━━━━━ Supplied data

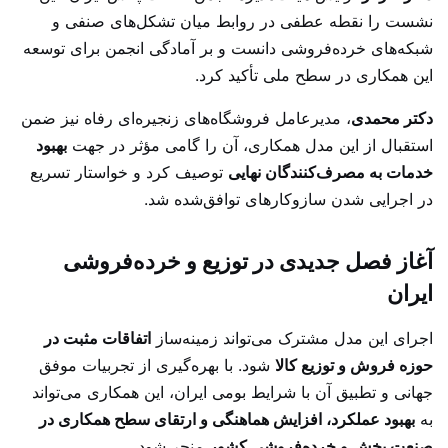
نشست را نقطه عطفی در روابط میان تشکل‌های صنفی و
شبکه‌های خرده‌فروشی دانست و بر آمادگی انجمن برای توسعه
این همکاری در سطح ملی تأکید کرد.
دکتر محمدی
، مدیرعامل فروشگاه‌های زنجیره‌ای رفاه نیز ضمن
استقبال از این مدل همکاری، آن را گامی مؤثر در جهت
بهبود
خدمات به مصرف‌کنندگان نهایی
توصیف کرد و خواستار تسریع
در اجرایی شدن سازوکارهای توافق‌شده شد.
آغاز فصل جدیدی در توزیع و خرده‌فروشی
ایران
اجرای این مدل مشترک می‌تواند زمینه‌ساز
اتفاقات مثبت در
حوزه فروش و توزیع کالا
شود. با بهره‌گیری از تجربیات موفق
جهانی و تطبیق آن با شرایط بومی ایران، این همکاری می‌تواند
به
بهبود عملکرد، افزایش هماهنگی و ارتقای سطح همکاری در
صنعت پخش و خرده‌فروشی کشور
منجر شود.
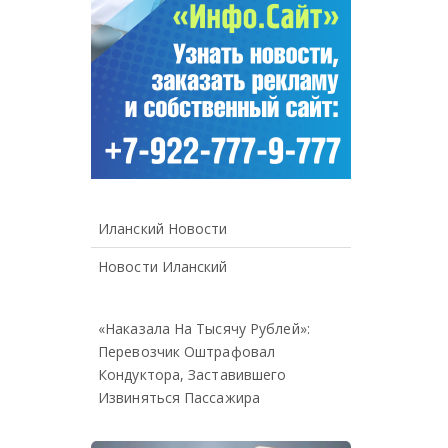
Иланский Новости
Новости Иланский
«Наказала На Тысячу Рублей»:
Перевозчик Оштрафовал
Кондуктора, Заставившего
Извиняться Пассажира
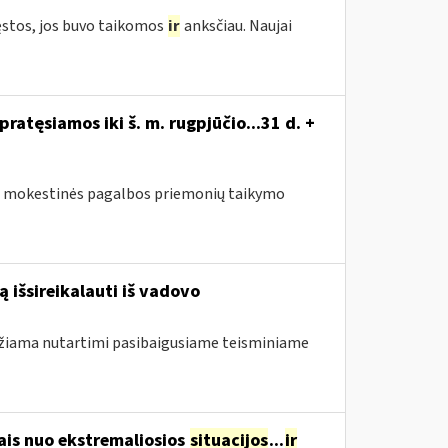
ęstos, jos buvo taikomos
ir
anksčiau. Naujai
atęsiamos iki š. m. rugpjūčio...31 d. +
sus mokestinės pagalbos priemonių taikymo
 išsireikalauti iš vadovo
ndžiama nutartimi pasibaigusiame teisminiame
ais nuo ekstremaliosios
situacijos
...
ir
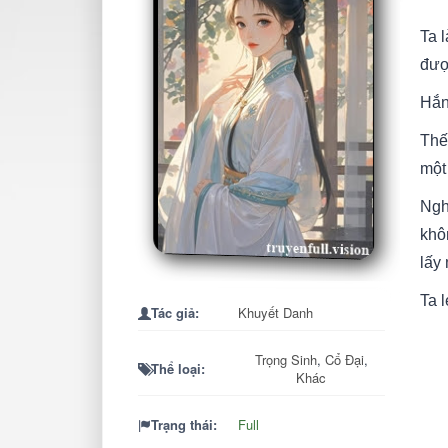
Ta 
đượ
Hắn
Thế
một
Ngh
khô
lấy
Ta 
Tác giả:
Khuyết Danh
Đêm 
Trọng Sinh
,
Cổ Đại
,
c.h.
Thể loại:
Khác
Ta c
Trạng thái:
Full
luôn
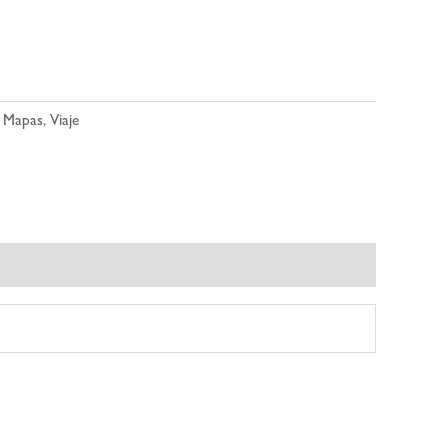
,
Mapas
,
Viaje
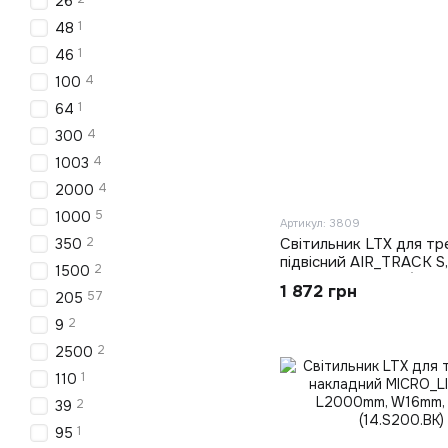
26
1
48
1
46
4
100
1
64
4
300
4
1003
4
2000
5
1000
Артикул: 3809
2
Світильник LTX для тр
350
підвісний AIR_TRACK 
2
1500
H14.8mm, чорний (15.S1
1 872 грн
57
205
2
9
2
2500
1
110
2
39
1
95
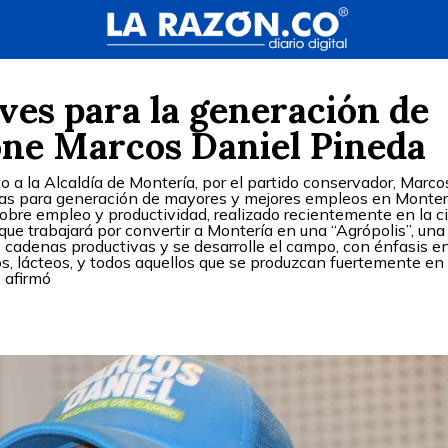
aves para la generación de
ne Marcos Daniel Pineda
o a la Alcaldía de Montería, por el partido conservador, Marco
gias para generación de mayores y mejores empleos en Monter
sobre empleo y productividad, realizado recientemente en la c
ue trabajará por convertir a Montería en una “Agrópolis”, una
 cadenas productivas y se desarrolle el campo, con énfasis en
os, lácteos, y todos aquellos que se produzcan fuertemente en 
 afirmó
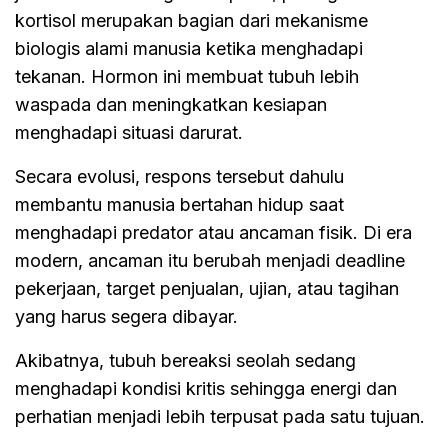
kortisol merupakan bagian dari mekanisme
biologis alami manusia ketika menghadapi
tekanan. Hormon ini membuat tubuh lebih
waspada dan meningkatkan kesiapan
menghadapi situasi darurat.
Secara evolusi, respons tersebut dahulu
membantu manusia bertahan hidup saat
menghadapi predator atau ancaman fisik. Di era
modern, ancaman itu berubah menjadi deadline
pekerjaan, target penjualan, ujian, atau tagihan
yang harus segera dibayar.
Akibatnya, tubuh bereaksi seolah sedang
menghadapi kondisi kritis sehingga energi dan
perhatian menjadi lebih terpusat pada satu tujuan.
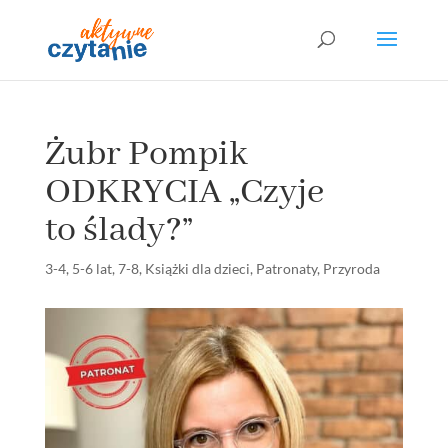
Żubr Pompik
ODKRYCIA „Czyje
to ślady?”
3-4
,
5-6 lat
,
7-8
,
Książki dla dzieci
,
Patronaty
,
Przyroda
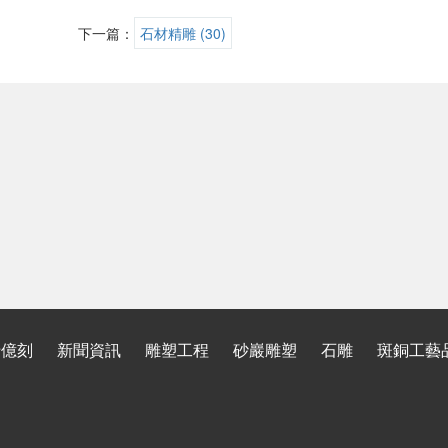
下一篇：
石材精雕 (30)
于億刻
新聞資訊
雕塑工程
砂巖雕塑
石雕
斑銅工藝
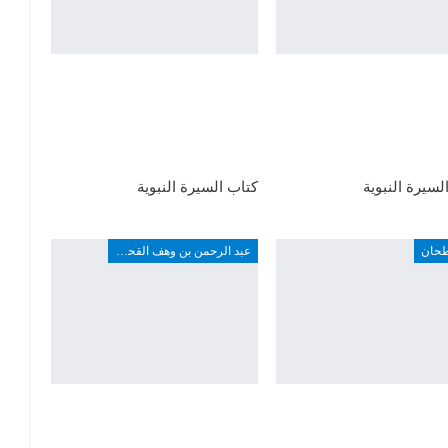
لسيرة النبوية
كتاب السيرة النبوية
طحان
عبد الرحمن بن وهف القحطاني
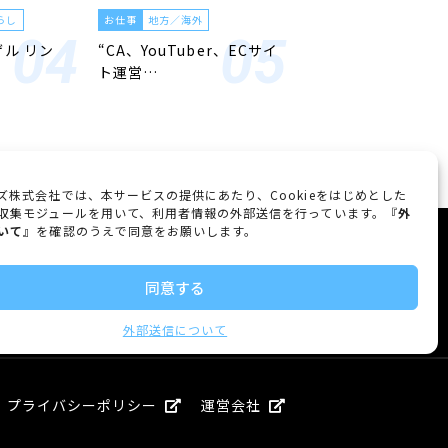
らし
お仕事
地方／海外
ゲル リン
“CA、YouTuber、ECサイ
ト運営…
ズ株式会社では、本サービスの提供にあたり、Cookieをはじめとした
収集モジュールを用いて、利用者情報の外部送信を行っています。『
外
いて
』を確認のうえで同意をお願いします。
FOLLOW US
同意する
外部送信について
プライバシーポリシー
運営会社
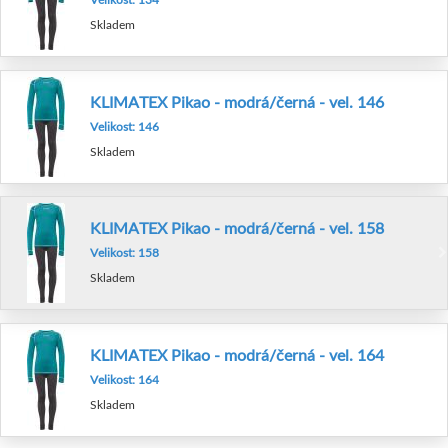
Skladem
KLIMATEX Pikao - modrá/černá - vel. 146
Velikost: 146
Skladem
KLIMATEX Pikao - modrá/černá - vel. 158
Velikost: 158
Skladem
KLIMATEX Pikao - modrá/černá - vel. 164
Velikost: 164
Skladem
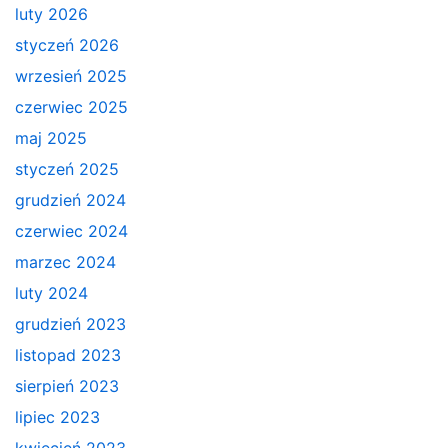
luty 2026
styczeń 2026
wrzesień 2025
czerwiec 2025
maj 2025
styczeń 2025
grudzień 2024
czerwiec 2024
marzec 2024
luty 2024
grudzień 2023
listopad 2023
sierpień 2023
lipiec 2023
kwiecień 2023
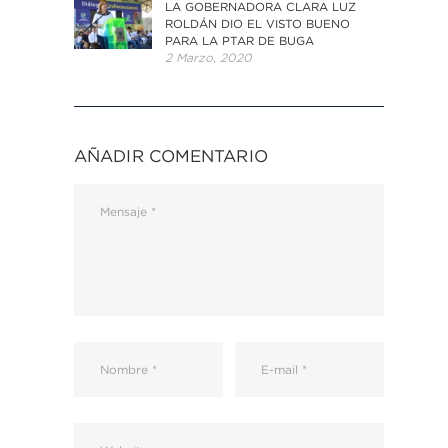
LA GOBERNADORA CLARA LUZ
ROLDÁN DIO EL VISTO BUENO
PARA LA PTAR DE BUGA
2 Marzo, 2020
AÑADIR COMENTARIO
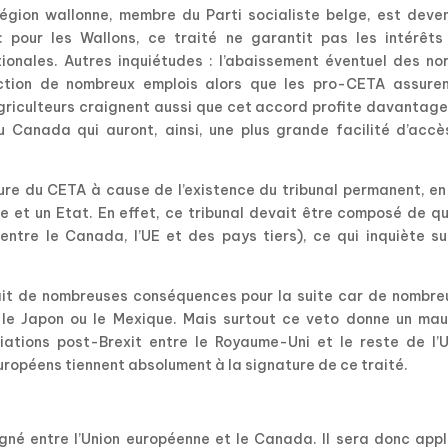
égion wallonne, membre du Parti socialiste belge, est deven
pour les Wallons, ce traité ne garantit pas les intérêts
ionales. Autres inquiétudes : l’abaissement éventuel des no
uction de nombreux emplois alors que les pro-CETA assuren
agriculteurs craignent aussi que cet accord profite davantag
u Canada qui auront, ainsi, une plus grande facilité d’accè
ture du CETA à cause de l’existence du tribunal permanent, e
se et un Etat. En effet, ce tribunal devait être composé de q
entre le Canada, l’UE et des pays tiers), ce qui inquiète su
rait de nombreuses conséquences pour la suite car de nombre
le Japon ou le Mexique. Mais surtout ce veto donne un mau
ations post-Brexit entre le Royaume-Uni et le reste de l’U
européens tiennent absolument à la signature de ce traité.
né entre l’Union européenne et le Canada. Il sera donc appl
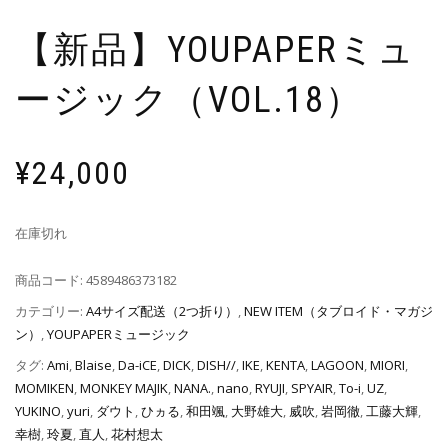
【新品】YOUPAPERミュ
ージック（VOL.18）
¥
24,000
在庫切れ
商品コード:
4589486373182
カテゴリー:
A4サイズ配送（2つ折り）
,
NEW ITEM（タブロイド・マガジ
ン）
,
YOUPAPERミュージック
タグ:
Ami
,
Blaise
,
Da-iCE
,
DICK
,
DISH//
,
IKE
,
KENTA
,
LAGOON
,
MIORI
,
MOMIKEN
,
MONKEY MAJIK
,
NANA.
,
nano
,
RYUJI
,
SPYAIR
,
To-i
,
UZ
,
YUKINO
,
yuri
,
ダウト
,
ひヵる
,
和田颯
,
大野雄大
,
威吹
,
岩岡徹
,
工藤大輝
,
幸樹
,
玲夏
,
直人
,
花村想太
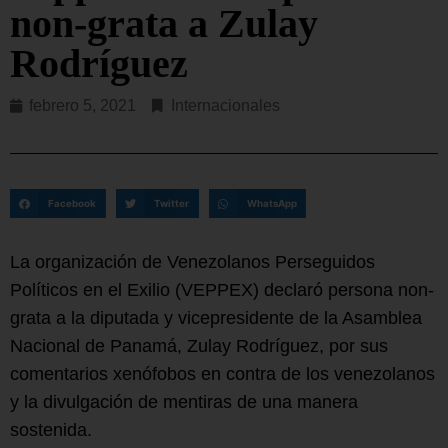
non-grata a Zulay
Rodríguez
febrero 5, 2021
Internacionales
Facebook
Twitter
WhatsApp
La organización de Venezolanos Perseguidos
Políticos en el Exilio (VEPPEX) declaró persona non-
grata a la diputada y vicepresidente de la Asamblea
Nacional de Panamá, Zulay Rodríguez, por sus
comentarios xenófobos en contra de los venezolanos
y la divulgación de mentiras de una manera
sostenida.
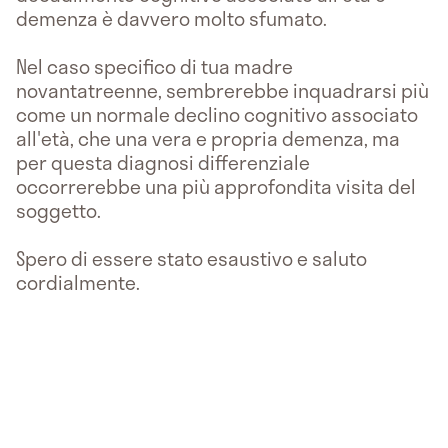
demenza è davvero molto sfumato.
Nel caso specifico di tua madre
novantatreenne, sembrerebbe inquadrarsi più
come un normale declino cognitivo associato
all'età, che una vera e propria demenza, ma
per questa diagnosi differenziale
occorrerebbe una più approfondita visita del
soggetto.
Spero di essere stato esaustivo e saluto
cordialmente.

━━━━━━━━━━

- **Exercise prompt**:
Exactly as they stand, set down all of the entries above, minus every picture.

- **Output of the exercise**:
نشست را نقطه عطفی در روابط میان تشکل‌های صنفی و
شبکه‌های خرده‌فروشی دانست و بر آمادگی انجمن برای توسعه
این همکاری در سطح ملی تأکید کرد.
دکتر محمدی
، مدیرعامل فروشگاه‌های زنجیره‌ای رفاه نیز ضمن
استقبال از این مدل همکاری، آن را گامی مؤثر در جهت
بهبود
خدمات به مصرف‌کنندگان نهایی
توصیف کرد و خواستار تسریع
در اجرایی شدن سازوکارهای توافق‌شده شد.
آغاز فصل جدیدی در توزیع و خرده‌فروشی
ایران
اجرای این مدل مشترک می‌تواند زمینه‌ساز
اتفاقات مثبت در
حوزه فروش و توزیع کالا
شود. با بهره‌گیری از تجربیات موفق
جهانی و تطبیق آن با شرایط بومی ایران، این همکاری می‌تواند
به
بهبود عملکرد، افزایش هماهنگی و ارتقای سطح همکاری در
صنعت پخش و خرده‌فروشی کشور
منجر شود.
Иланский Новости
Новости Иланский
«Наказала На Тысячу Рублей»:
Перевозчик Оштрафовал
Кондуктора, Заставившего
Извиняться Пассажира
ęstos, jos buvo taikomos
ir
anksčiau. Naujai
atęsiamos iki š. m. rugpjūčio...31 d. +
sus mokestinės pagalbos priemonių taikymo
 išsireikalauti iš vadovo
ndžiama nutartimi pasibaigusiame teisminiame
ais nuo ekstremaliosios
situacijos
...
ir
Ta 
đượ
Hắn
Thế
một
Ngh
khô
lấy
Ta 
Tác giả:
Khuyết Danh
Đêm 
Trọng Sinh
,
Cổ Đại
,
c.h.
Thể loại:
Khác
Ta c
Trạng thái:
Full
luôn
,
Mapas
,
Viaje
26
1
48
1
46
4
100
1
64
4
300
4
1003
4
2000
5
1000
Артикул: 3809
2
Світильник LTX для тр
350
підвісний AIR_TRACK 
2
1500
H14.8mm, чорний (15.S1
1 872 грн
57
205
2
9
2
2500
1
110
2
39
1
95
aves para la generación de
ne Marcos Daniel Pineda
o a la Alcaldía de Montería, por el partido conservador, Marco
gias para generación de mayores y mejores empleos en Monter
sobre empleo y productividad, realizado recientemente en la c
ue trabajará por convertir a Montería en una “Agrópolis”, una
 cadenas productivas y se desarrolle el campo, con énfasis en
os, lácteos, y todos aquellos que se produzcan fuertemente en 
 afirmó
kortisol merupakan bagian dari mekanisme
biologis alami manusia ketika menghadapi
tekanan. Hormon ini membuat tubuh lebih
waspada dan meningkatkan kesiapan
menghadapi situasi darurat.
Secara evolusi, respons tersebut dahulu
membantu manusia bertahan hidup saat
menghadapi predator atau ancaman fisik. Di era
modern, ancaman itu berubah menjadi deadline
pekerjaan, target penjualan, ujian, atau tagihan
yang harus segera dibayar.
Akibatnya, tubuh bereaksi seolah sedang
menghadapi kondisi kritis sehingga energi dan
perhatian menjadi lebih terpusat pada satu tujuan.
Żubr Pompik
ODKRYCIA „Czyje
to ślady?”
3-4
,
5-6 lat
,
7-8
,
Książki dla dzieci
,
Patronaty
,
Przyroda
下一篇：
石材精雕 (30)
于億刻
新聞資訊
雕塑工程
砂巖雕塑
石雕
斑銅工藝
لسيرة النبوية
كتاب السيرة النبوية
طحان
عبد الرحمن بن وهف القحطاني
らし
お仕事
地方／海外
ゲル リン
“CA、YouTuber、ECサイ
ト運営…
ズ株式会社では、本サービスの提供にあたり、Cookieをはじめとした
収集モジュールを用いて、利用者情報の外部送信を行っています。『
外
いて
』を確認のうえで同意をお願いします。
FOLLOW US
同意する
外部送信について
プライバシーポリシー
運営会社
Skladem
KLIMATEX Pikao - modrá/černá - vel. 146
Velikost: 146
Skladem
KLIMATEX Pikao - modrá/černá - vel. 158
Velikost: 158
Skladem
KLIMATEX Pikao - modrá/černá - vel. 164
Velikost: 164
Skladem
luty 2026
styczeń 2026
wrzesień 2025
czerwiec 2025
maj 2025
styczeń 2025
grudzień 2024
czerwiec 2024
marzec 2024
luty 2024
grudzień 2023
listopad 2023
sierpień 2023
lipiec 2023
kwiecień 2023
LA GOBERNADORA CLARA LUZ
ROLDÁN DIO EL VISTO BUENO
PARA LA PTAR DE BUGA
2 Marzo, 2020
AÑADIR COMENTARIO
égion wallonne, membre du Parti socialiste belge, est deven
pour les Wallons, ce traité ne garantit pas les intérêts
ionales. Autres inquiétudes : l’abaissement éventuel des no
uction de nombreux emplois alors que les pro-CETA assuren
agriculteurs craignent aussi que cet accord profite davantag
u Canada qui auront, ainsi, une plus grande facilité d’accè
ture du CETA à cause de l’existence du tribunal permanent, e
se et un Etat. En effet, ce tribunal devait être composé de q
entre le Canada, l’UE et des pays tiers), ce qui inquiète su
rait de nombreuses conséquences pour la suite car de nombre
le Japon ou le Mexique. Mais surtout ce veto donne un mau
ations post-Brexit entre le Royaume-Uni et le reste de l’U
européens tiennent absolument à la signature de ce traité.
né entre l’Union européenne et le Canada. Il sera donc appl
【新品】YOUPAPERミュ
ージック（VOL.18）
¥
24,000
在庫切れ
商品コード:
4589486373182
カテゴリー:
A4サイズ配送（2つ折り）
,
NEW ITEM（タブロイド・マガジ
ン）
,
YOUPAPERミュージック
タグ:
Ami
,
Blaise
,
Da-iCE
,
DICK
,
DISH//
,
IKE
,
KENTA
,
LAGOON
,
MIORI
,
MOMIKEN
,
MONKEY MAJIK
,
NANA.
,
nano
,
RYUJI
,
SPYAIR
,
To-i
,
UZ
,
YUKINO
,
yuri
,
ダウト
,
ひヵる
,
和田颯
,
大野雄大
,
威吹
,
岩岡徹
,
工藤大輝
,
幸樹
,
玲夏
,
直人
,
花村想太
non-grata a Zulay
Rodríguez
febrero 5, 2021
Internacionales
Facebook
Twitter
WhatsApp
La organización de Venezolanos Perseguidos
Políticos en el Exilio (VEPPEX) declaró persona non-
grata a la diputada y vicepresidente de la Asamblea
Nacional de Panamá, Zulay Rodríguez, por sus
comentarios xenófobos en contra de los venezolanos
y la divulgación de mentiras de una manera
sostenida.
demenza è davvero molto sfumato.
Nel caso specifico di tua madre
novantatreenne, sembrerebbe inquadrarsi più
come un normale declino cognitivo associato
all'età, che una vera e propria demenza, ma
per questa diagnosi differenziale
occorrerebbe una più approfondita visita del
soggetto.
Spero di essere stato esaustivo e saluto
cordialmente.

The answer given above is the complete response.